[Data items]
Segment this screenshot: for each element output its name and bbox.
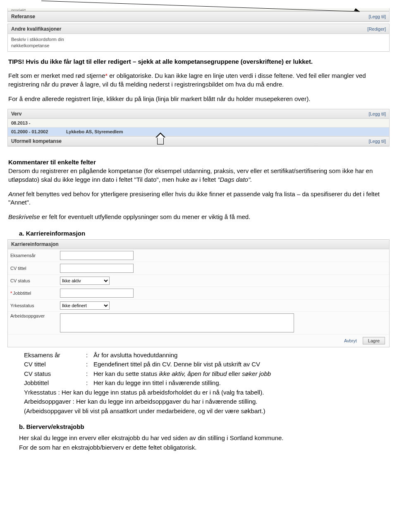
yrkesstatus-select[interactable]: Ikke definert <box>60 301 110 310</box>
section-andre-kvalifikasjoner: Andre kvalifikasjoner [Rediger] Beskriv … <box>7 24 390 52</box>
edit-link[interactable]: [Rediger] <box>367 26 386 31</box>
jobbtittel-input[interactable] <box>60 289 134 298</box>
svg-marker-1 <box>354 8 360 12</box>
section-b-heading: b. Bierverv/ekstrajobb <box>19 423 389 430</box>
comments-p2: Annet felt benyttes ved behov for ytterl… <box>8 190 389 207</box>
section-title: Uformell kompetanse <box>11 138 62 144</box>
add-link[interactable]: [Legg til] <box>368 14 386 19</box>
field-label: Arbeidsoppgaver <box>10 313 60 318</box>
cancel-link[interactable]: Avbryt <box>344 338 357 343</box>
edit-text: For å endre allerede registrert linje, k… <box>8 95 389 104</box>
section-b-p2: For de som har en ekstrajobb/bierverv er… <box>19 443 389 453</box>
field-cv-status: CV status Ikke aktiv <box>8 275 389 287</box>
field-eksamensar: Eksamensår <box>8 249 389 262</box>
section-body: Beskriv i stikkordsform din nøkkelkompet… <box>8 34 389 51</box>
cv-status-select[interactable]: Ikke aktiv <box>60 277 110 285</box>
field-definitions: Eksamens år:År for avslutta hovedutdanni… <box>24 351 389 416</box>
row-text: Lykkebo AS, Styremedlem <box>66 129 123 134</box>
form-karriereinformasjon: Karriereinformasjon Eksamensår CV tittel… <box>7 239 390 347</box>
list-row[interactable]: 08.2013 - <box>8 119 389 128</box>
comments-p3: Beskrivelse er felt for eventuelt utfyll… <box>8 213 389 221</box>
section-title: Referanse <box>11 14 35 19</box>
field-yrkesstatus: Yrkesstatus Ikke definert <box>8 300 389 312</box>
field-arbeidsoppgaver: Arbeidsoppgaver <box>8 312 389 335</box>
field-label: CV tittel <box>10 266 60 271</box>
field-cv-tittel: CV tittel <box>8 262 389 275</box>
field-label: Yrkesstatus <box>10 303 60 308</box>
add-link[interactable]: [Legg til] <box>368 111 386 116</box>
add-link[interactable]: [Legg til] <box>368 139 386 144</box>
svg-line-0 <box>41 1 360 12</box>
comments-p1: Dersom du registrerer en pågående kompet… <box>8 167 373 183</box>
section-referanse: Referanse [Legg til] <box>7 11 390 22</box>
field-label: CV status <box>10 278 60 283</box>
field-label: Eksamensår <box>10 253 60 258</box>
form-title: Karriereinformasjon <box>8 240 389 249</box>
row-date: 01.2000 - 01.2002 <box>11 129 65 134</box>
arrow-up-icon <box>153 137 164 146</box>
comments-heading: Kommentarer til enkelte felter <box>8 159 96 166</box>
section-a-heading: a. Karriereinformasjon <box>19 230 389 237</box>
arbeidsoppgaver-textarea[interactable] <box>60 313 294 332</box>
mandatory-text: Felt som er merket med rød stjerne* er o… <box>8 72 389 89</box>
section-verv: Verv [Legg til] 08.2013 - 01.2000 - 01.2… <box>7 109 390 147</box>
eksamensar-input[interactable] <box>60 251 134 260</box>
tips-text: TIPS! Hvis du ikke får lagt til eller re… <box>8 58 313 65</box>
cv-tittel-input[interactable] <box>60 264 134 273</box>
field-label: *Jobbtittel <box>10 291 60 296</box>
list-row-selected[interactable]: 01.2000 - 01.2002 Lykkebo AS, Styremedle… <box>8 128 389 136</box>
save-button[interactable]: Lagre <box>363 337 385 344</box>
section-b-p1: Her skal du legge inn erverv eller ekstr… <box>19 433 389 443</box>
row-date: 08.2013 - <box>11 120 65 125</box>
section-title: Andre kvalifikasjoner <box>11 26 61 32</box>
field-jobbtittel: *Jobbtittel <box>8 287 389 300</box>
section-title: Verv <box>11 111 22 117</box>
annotation-arrow <box>0 0 397 8</box>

| Required work |
Every entry above, pictures excluded, needs to be duplicated exactly.

| Task answer |
Segment this screenshot: for each element output its name and bbox.
yrkesstatus-select[interactable]: Ikke definert <box>60 301 110 310</box>
section-andre-kvalifikasjoner: Andre kvalifikasjoner [Rediger] Beskriv … <box>7 24 390 52</box>
edit-link[interactable]: [Rediger] <box>367 26 386 31</box>
jobbtittel-input[interactable] <box>60 289 134 298</box>
svg-marker-1 <box>354 8 360 12</box>
section-b-heading: b. Bierverv/ekstrajobb <box>19 423 389 430</box>
comments-p2: Annet felt benyttes ved behov for ytterl… <box>8 190 389 207</box>
section-title: Uformell kompetanse <box>11 138 62 144</box>
add-link[interactable]: [Legg til] <box>368 14 386 19</box>
field-label: Arbeidsoppgaver <box>10 313 60 318</box>
cancel-link[interactable]: Avbryt <box>344 338 357 343</box>
edit-text: For å endre allerede registrert linje, k… <box>8 95 389 104</box>
section-b-p2: For de som har en ekstrajobb/bierverv er… <box>19 443 389 453</box>
field-cv-status: CV status Ikke aktiv <box>8 275 389 287</box>
field-eksamensar: Eksamensår <box>8 249 389 262</box>
section-body: Beskriv i stikkordsform din nøkkelkompet… <box>8 34 389 51</box>
cv-status-select[interactable]: Ikke aktiv <box>60 277 110 285</box>
field-definitions: Eksamens år:År for avslutta hovedutdanni… <box>24 351 389 416</box>
row-text: Lykkebo AS, Styremedlem <box>66 129 123 134</box>
form-karriereinformasjon: Karriereinformasjon Eksamensår CV tittel… <box>7 239 390 347</box>
list-row[interactable]: 08.2013 - <box>8 119 389 128</box>
comments-p3: Beskrivelse er felt for eventuelt utfyll… <box>8 213 389 221</box>
section-title: Referanse <box>11 14 35 19</box>
field-yrkesstatus: Yrkesstatus Ikke definert <box>8 300 389 312</box>
field-arbeidsoppgaver: Arbeidsoppgaver <box>8 312 389 335</box>
field-label: CV tittel <box>10 266 60 271</box>
field-cv-tittel: CV tittel <box>8 262 389 275</box>
field-label: Yrkesstatus <box>10 303 60 308</box>
add-link[interactable]: [Legg til] <box>368 111 386 116</box>
add-link[interactable]: [Legg til] <box>368 139 386 144</box>
svg-line-0 <box>41 1 360 12</box>
comments-p1: Dersom du registrerer en pågående kompet… <box>8 167 373 183</box>
section-referanse: Referanse [Legg til] <box>7 11 390 22</box>
field-label: CV status <box>10 278 60 283</box>
field-label: Eksamensår <box>10 253 60 258</box>
form-title: Karriereinformasjon <box>8 240 389 249</box>
row-date: 01.2000 - 01.2002 <box>11 129 65 134</box>
arrow-up-icon <box>153 137 164 146</box>
comments-heading: Kommentarer til enkelte felter <box>8 159 96 166</box>
section-a-heading: a. Karriereinformasjon <box>19 230 389 237</box>
arbeidsoppgaver-textarea[interactable] <box>60 313 294 332</box>
mandatory-text: Felt som er merket med rød stjerne* er o… <box>8 72 389 89</box>
section-verv: Verv [Legg til] 08.2013 - 01.2000 - 01.2… <box>7 109 390 147</box>
eksamensar-input[interactable] <box>60 251 134 260</box>
tips-text: TIPS! Hvis du ikke får lagt til eller re… <box>8 58 313 65</box>
cv-tittel-input[interactable] <box>60 264 134 273</box>
field-label: *Jobbtittel <box>10 291 60 296</box>
list-row-selected[interactable]: 01.2000 - 01.2002 Lykkebo AS, Styremedle… <box>8 128 389 136</box>
save-button[interactable]: Lagre <box>363 337 385 344</box>
section-b-p1: Her skal du legge inn erverv eller ekstr… <box>19 433 389 443</box>
row-date: 08.2013 - <box>11 120 65 125</box>
section-title: Andre kvalifikasjoner <box>11 26 61 32</box>
field-jobbtittel: *Jobbtittel <box>8 287 389 300</box>
section-title: Verv <box>11 111 22 117</box>
annotation-arrow <box>0 0 397 8</box>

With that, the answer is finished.